24. The method of claim 17, wherein said pain is neuropathic pain.

25. The method of claim 17, wherein detecting expression of said polynucleotide further comprises at least one method selected from the group consisting of PCR of a cDNA, hybridization of a sample DNA, and detecting a polypeptide encoded by said polynucleotide or homologue or fragment thereof.

26. A pharmaceutical composition, comprising a polynucleotide selected from the group consisting of SEQ ID NO: 1 to 64 or homologues or fragments thereof, or a polypeptide encoded by said polynucleotide.

27. A kit comprising a reagent for detecting a polynucleotide selected from the group consisting of SEQ ID NO: 1 to 64 or homologues or fragments thereof.

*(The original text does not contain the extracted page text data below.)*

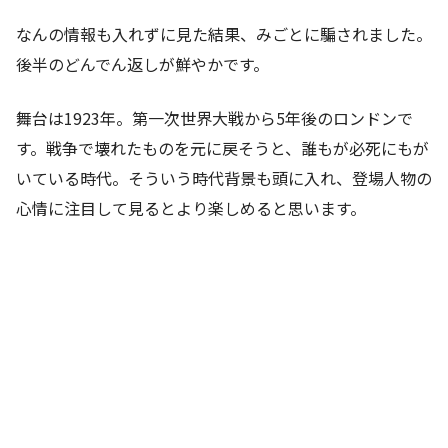
なんの情報も入れずに見た結果、みごとに騙されました。
後半のどんでん返しが鮮やかです。
舞台は1923年。第一次世界大戦から5年後のロンドンで
す。戦争で壊れたものを元に戻そうと、誰もが必死にもが
いている時代。そういう時代背景も頭に入れ、登場人物の
心情に注目して見るとより楽しめると思います。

28. A vector, comprising a polynucleotide selected from the group consisting of SEQ ID NO: 1 to 64 or homologues or fragments thereof.

29. A host cell, comprising a polynucleotide selected from the group consisting of SEQ ID NO: 1 to 64 or homologues or fragments thereof.

30. An antibody that selectively binds to a polypeptide encoded by a polynucleotide selected from the group consisting of SEQ ID NO: 1 to 64 or homologues or fragments thereof.

31. A transgenic animal, comprising a polynucleotide selected from the group consisting of SEQ ID NO: 1 to 64 or homologues or fragments thereof, wherein said polynucleotide has been altered compared to a wild type phenotype.